Distribution Rules, Alternatives And Taxation - Taxation of Distributions

Taxation of Distributions Tax Management Techniques
As a general rule, it is best to allow the plan assets to grow tax-deferred as long as possible. However, IRS regulations require that for most retirement plans, eventually distributions in minimum amounts must begin, in most cases, after the plan participant reaches the age of 70.5. An exception to the RMD rules are Roth IRAs, Roth 401(k)s and other types of Roths.

A suggested order of withdrawal in order to take maximum advantage of tax deferral:

  1. Taxable Accounts – Long-term capital gains in a taxable account are taxed at the lower capital gains rate, as opposed to the higher ordinary income rates.
  2. Tax-Deferred Accounts with RMD requirements.
  3. Roth Accounts – Since no RMDs are required, the owner of a Roth account should allow these assets to grow tax deferred as long as possible.

Exception to RMD Rules – Participants in qualified plans, 403(b) and 457 plans may delay distributions if they continue working past the age of 70.5 for the plan sponsor. This exception does not apply to more than a 5% owner of a company. Also, individual plan rules may require participants to begin distributions after reaching the age of 70.5 even if they continue to work. The exception does not apply to traditional IRAs or to plans sponsored by past employers.
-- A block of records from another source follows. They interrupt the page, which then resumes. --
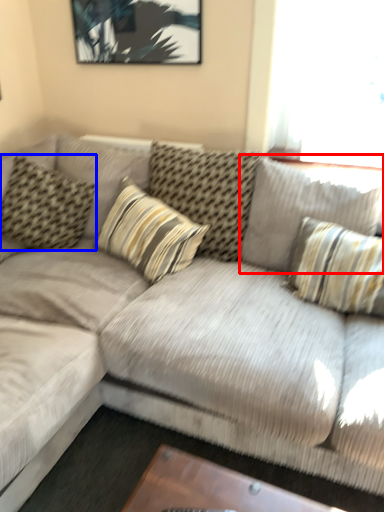 Question: Which object appears farthest to the camera in this image, pillow (highlighted by a red box) or pillow (highlighted by a blue box)?

Choices:
 (A) pillow
 (B) pillow

Answer: (B) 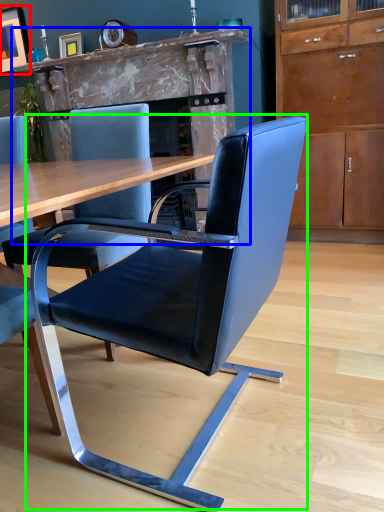 Question: Which object is positioned closest to picture frame (highlighted by a red box)? Select from fireplace (highlighted by a blue box) and chair (highlighted by a green box).

Choices:
 (A) fireplace
 (B) chair

Answer: (A)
Net Unrealized Appreciation
This is the difference in value between the average cost basis of shares and the current market value of the shares held in a tax-deferred account. The net unrealized appreciation (NUA) is important if you are distributing highly appreciated company stock from your tax-deferred employee-sponsored retirement plan, such as a 401(k). Upon the distribution, the NUA is not subject to ordinary income tax. For this reason, it may be better to transfer the company stock to a regular brokerage account instead of rolling the stock over to a tax-deferred IRA: that is, if rolled over to an IRA, the company stock's NUA would eventually be taxed at your ordinary income tax rate (when you take the distribution of the stocks).
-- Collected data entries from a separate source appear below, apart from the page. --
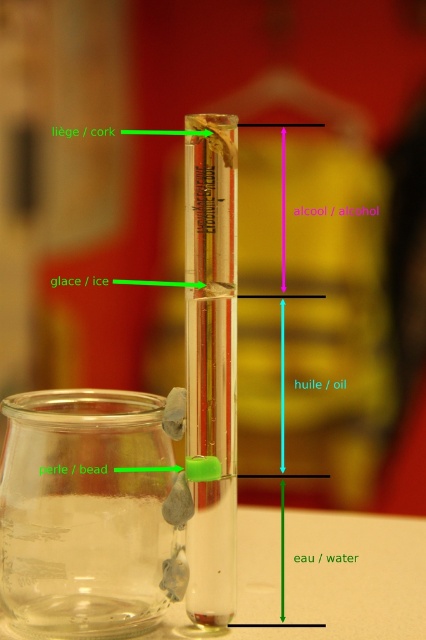 Question: Is transparent glass jar at lower left bigger than transparent glass beaker at center?

Choices:
 (A) no
 (B) yes

Answer: (B)

Question: Which point is closer to the camera?

Choices:
 (A) transparent glass jar at lower left
 (B) transparent glass beaker at center

Answer: (B)

Question: Can you confirm if transparent glass jar at lower left is smaller than transparent glass beaker at center?

Choices:
 (A) yes
 (B) no

Answer: (B)

Question: Among these points, which one is farthest from the camera?

Choices:
 (A) (222, 390)
 (B) (40, 490)

Answer: (B)

Question: Is transparent glass jar at lower left to the right of transparent glass beaker at center from the viewer's perspective?

Choices:
 (A) no
 (B) yes

Answer: (A)

Question: Which object is farther from the camera taking this photo?

Choices:
 (A) transparent glass beaker at center
 (B) transparent glass jar at lower left

Answer: (B) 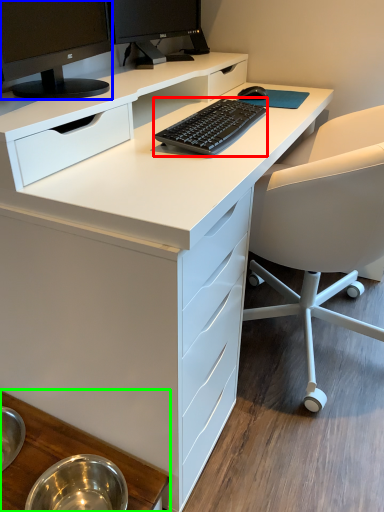 Question: Which object is the farthest from computer keyboard (highlighted by a red box)? Choose among these: computer monitor (highlighted by a blue box) or table (highlighted by a green box).

Choices:
 (A) computer monitor
 (B) table

Answer: (B)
However, the other assets in the 401(k) - such as mutual funds - do not receive the NUA tax break. So, plan participants would still likely want to roll these plan assets into an IRA and continue deferring taxes on past and future growth. Also, when an individual takes advantage of the NUA tax break for your company stock (by not rolling it over into an IRA), they will not have to worry about taking RMDs on those assets since they are not part of an IRA.